Sait Faik Abasıyanık (1906 – 1954) was born in Adapazarim, Turkey. He wrote twelve books of short stories, two novels, and a book of poetry, and is considered one of the greatest Turkish writers of the 20th century. His collections, including Luzumsuz Adam, Semaver, and Kayip Araniyor - 100 Temel Eser, celebrate the natural world, and many of his stories are loosely autobiographical and deal with his frustration with social convention, the relentless pace of westernization, and the slow but steady ethnic cleansing of his city. The Sait Faik Short Story Award, created in 1955, is given annually to the best collection of short stories in Turkey.
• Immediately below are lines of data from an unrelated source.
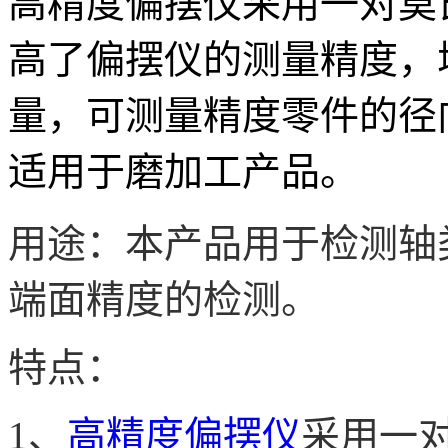
高精度偏摆仪采用一对莫
高了偏摆仪的测量精度，
量，可测量精度零件的径
适用于磨加工产品。
用途：本产品用于检测轴
端面精度的检测。
特点：
1、
高精度偏摆仪
采用一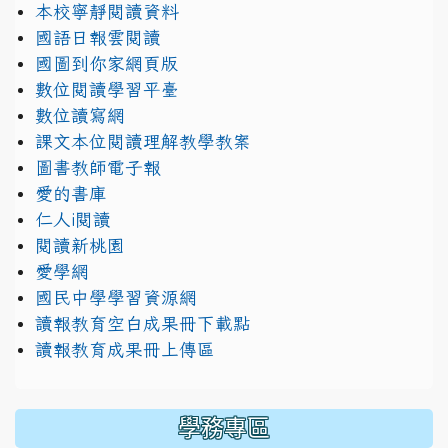
本校寧靜閱讀資料
國語日報雲閱讀
國圖到你家網頁版
數位閱讀學習平臺
數位讀寫網
課文本位閱讀理解教學教案
圖書教師電子報
愛的書庫
仁人i閱讀
閱讀新桃園
愛學網
國民中學學習資源網
讀報教育空白成果冊下載點
讀報教育成果冊上傳區
學務專區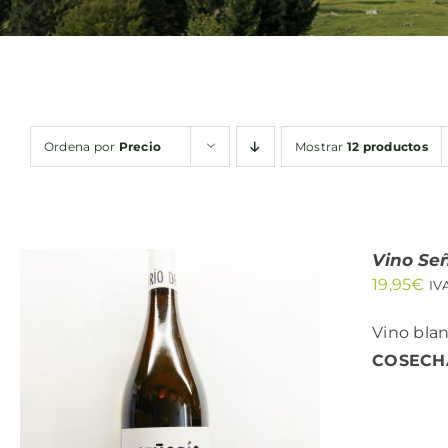
Ordena por
Precio
Mostrar
12 productos
Vino Señ
19,95
€
IV
Vino blan
COSECH
AÑADIR AL CARRITO
/
QUICK VIEW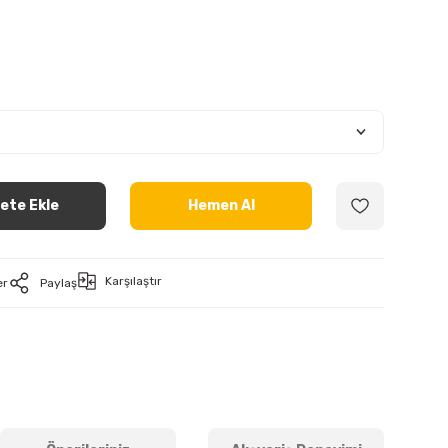
ete Ekle
Hemen Al
Karşılaştır
er
Paylaş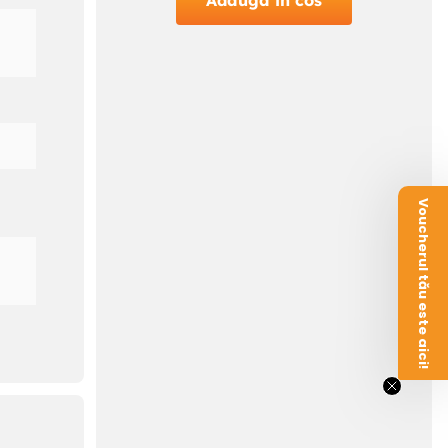
Adauga in cos
Voucherul tău este aici!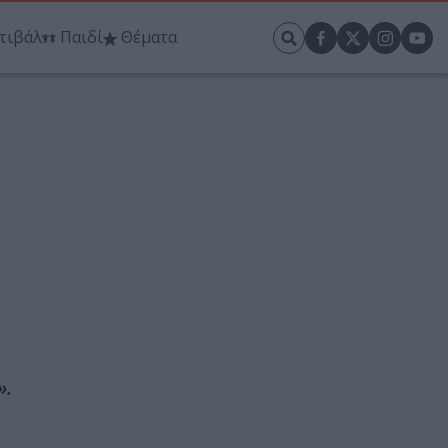
τιβάλ
Παιδί
Θέματα
».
Amir Arison finished his nearly decade-long run as Aram Mojtabai on The Blacklist in July 2023. Additional television credits include The Beast in Me, Dope Thief, Billions, Bull, Ramy, Girls, Homeland, American Horror Story, H+, Law & Order: SVU, The Mentalist, and the hit Web series Blue. His film credits include Before the Sun Explodes, 20 weeks, Jane Wants a Boyfriend, Big Words, The Visitor, Vamps, IHate Valentine's Day, and the short film The Light. Onstage, he has performed in The Muscles in Our Toes with Labyrinth Theater Company; New York Theater Workshop's productions of Aftermath and Christopher Durang's Why Torture Is Wrong, and The People Who Love Them; Love's Labour's Lost with the Royal Shakespeare Company; Queens Boulevard (the musical) at the Signature Theater; Waterwell’s Hamlet at the Sheen center for Thought and Culture; and Omnium Gatherum at the Variety Arts Theatre. In 2022, Arison won a Theatre World award for his performance in The Kite Runner on Broadway.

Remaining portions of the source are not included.